The promise of infrastructure investment and job growth was central to Essenia’s proposal.
“We’re committed to growing services here,” McGinty said. “Healthcare jobs are changing all the time, so it’s impossible to say whether everyone will have their same job. But the bottom line is that there will be more healthcare jobs in the community.”
Affiliating with the larger system means more stability and also a more seamless hospital and clinic relationship. Essentia currently operates a clinic next to the hospital.
Essentia sees Virginia as a “secondary care” hub, McGinty said, meaning patients in Essentia’s Hibbing, Chisholm, International Falls, Ely, Babbitt and Aurora clinics could be funneled there.
“It’s just better to have people receive that care closer to their home instead of having them drive to Duluth,” McGinty said, “and it makes strategic and economic sense to integrate the clinic and the hospital in Virginia.”
Essentia has been criticized by some of Virginia’s city leaders, most notably Mayor Steve Peterson, for failing to deliver on physician recruitment promises. Aligning the clinic and hospital will enhance that process, McGinty said. Essentia will focus on recruiting primary care physicians and then deliver on specialists. Another priority is to add around-the-clock surgical and OB/GYN care.
“We’ve had success recruiting,” McGinty said. “We’ve struggled more with retaining physicians, and not having an integrated system is part of that problem. With more primary care physicians and a new system, we think there’s room for growth here.”
Growth would be a welcome change for a hospital that has been through a tumultuous four years. From 2008-2010, it has lost $5 million. Those losses and projected large infrastructure costs forced the city to look at affiliation options.
Joe Leoni was president of the city’s Hospital Commission, a powerful group charged with oversight. Three years ago city councilors asked the commission to explore affiliation options and help manage the process.

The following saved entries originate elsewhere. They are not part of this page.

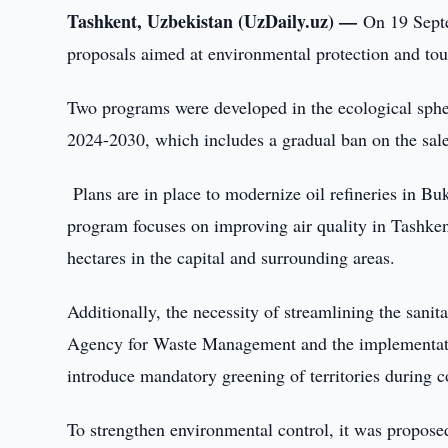
Tashkent, Uzbekistan (UzDaily.uz) —
On 19 Sept
proposals aimed at environmental protection and to
Two programs were developed in the ecological sphe
2024-2030, which includes a gradual ban on the sale
Plans are in place to modernize oil refineries in B
program focuses on improving air quality in Tashken
hectares in the capital and surrounding areas.
Additionally, the necessity of streamlining the sani
Agency for Waste Management and the implementation 
introduce mandatory greening of territories during co
To strengthen environmental control, it was proposed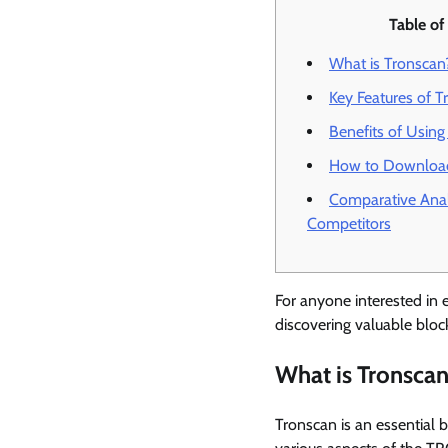
Table of
What is Tronscan
Key Features of T
Benefits of Using
How to Downloa
Comparative Anal
Competitors
For anyone interested in e
discovering valuable block
What is Tronsca
Tronscan is an essential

That led to a request for proposals sent to 20 health systems. Fairview, St. Luke’s and Essentia were the final three candidates.
“Essentia answered what we needed,” Leoni said. “They agreed to put in immediate dollars, maintain employment and contracts and plan for future investment. This decision wasn’t easy, but it had to be done. Everyone realized the city couldn’t carry the burden.”

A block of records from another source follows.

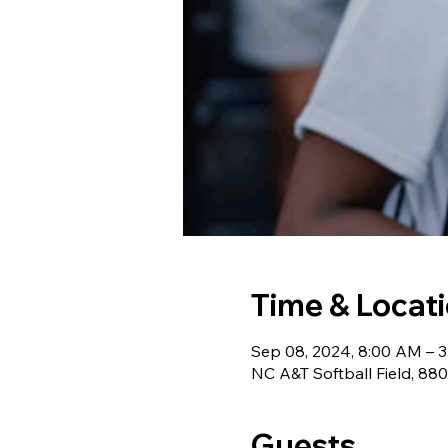
Time & Locat
Sep 08, 2024, 8:00 AM – 
NC A&T Softball Field, 88
Guests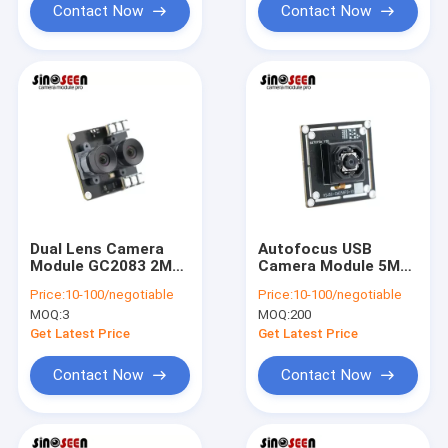
Contact Now
Contact Now
Dual Lens Camera
Autofocus USB
Module GC2083 2MP
Camera Module 5MP
USB
IMX258
Price:
10-100/negotiable
Price:
10-100/negotiable
MOQ:
3
MOQ:
200
Get Latest Price
Get Latest Price
Contact Now
Contact Now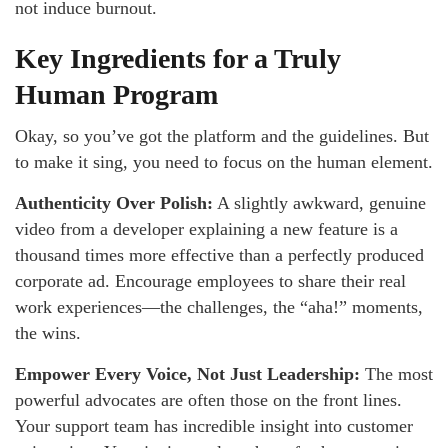
not induce burnout.
Key Ingredients for a Truly
Human Program
Okay, so you’ve got the platform and the guidelines. But
to make it sing, you need to focus on the human element.
Authenticity Over Polish:
A slightly awkward, genuine
video from a developer explaining a new feature is a
thousand times more effective than a perfectly produced
corporate ad. Encourage employees to share their real
work experiences—the challenges, the “aha!” moments,
the wins.
Empower Every Voice, Not Just Leadership:
The most
powerful advocates are often those on the front lines.
Your support team has incredible insight into customer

The Hospital Commission voted for the Essentia affiliation last summer and then sent it to the City Council.
VRMC has operated in the black since 2010. It showed a $1 million profit in 2011 and is showing a small profit so far this year. But CEO Bill Smith said the long-term projections made it clear that VRMC needed a different path.

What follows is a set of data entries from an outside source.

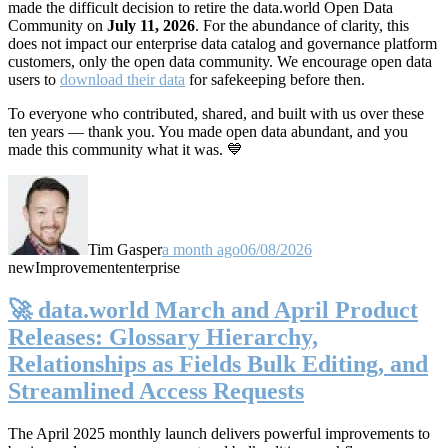
made the difficult decision to retire the data.world Open Data
Community on
July 11, 2026
. For the abundance of clarity, this
does not impact our enterprise data catalog and governance platform
customers, only the open data community. We encourage open data
users to
download their data
for safekeeping before then.
To everyone who contributed, shared, and built with us over these
ten years — thank you. You made open data abundant, and you
made this community what it was. 💙
Tim Gasper
a month ago
06/08/2026
new
Improvement
enterprise
🚀 data.world March and April Product
Releases: Glossary Hierarchy,
Relationships as Fields Bulk Editing, and
Streamlined Access Requests
The April 2025 monthly launch delivers powerful improvements to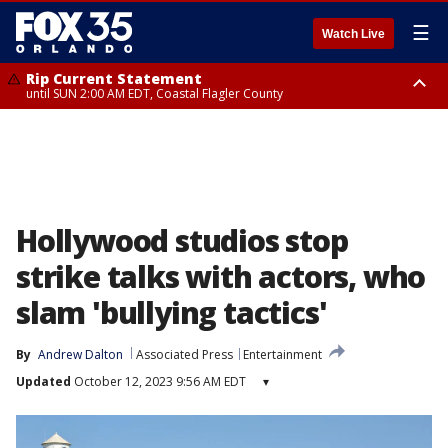
☰
Watch Live
Rip Current Statement
until SUN 2:00 AM EDT, Coastal Flagler County
Rip Current Statement
from FRI 2:35 AM EDT until SAT 2:00 AM EDT, Coastal Volusia County
Hollywood studios stop
strike talks with actors, who
slam 'bullying tactics'
By
Andrew Dalton
Associated Press
Entertainment
Updated
October 12, 2023 9:56 AM EDT
▾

“We cannot make it,” Smith said. “The facility is over 75 years old, and with the infrastructure and electronic medical issues, the financial needs are just too great.”
VRMC needs improvements costing $25 million, and patient volumes are down. It hasn’t been able to reinvest.
The need for change was felt throughout the entire community. Affiliating the hospital with another system meant even the city’s charter had to be changed. That referendum went to voters last fall, and an 86 percent majority approved it.
That doesn’t mean city leaders were convinced, though. The council needed five of seven votes to approve the affiliation, and it passed 5-2. Peterson was the most outspoken critic.
Nonetheless, he said “It’s a model that could work. I have my doubts, but I always tell people the same thing: I hope that I’m proven wrong.”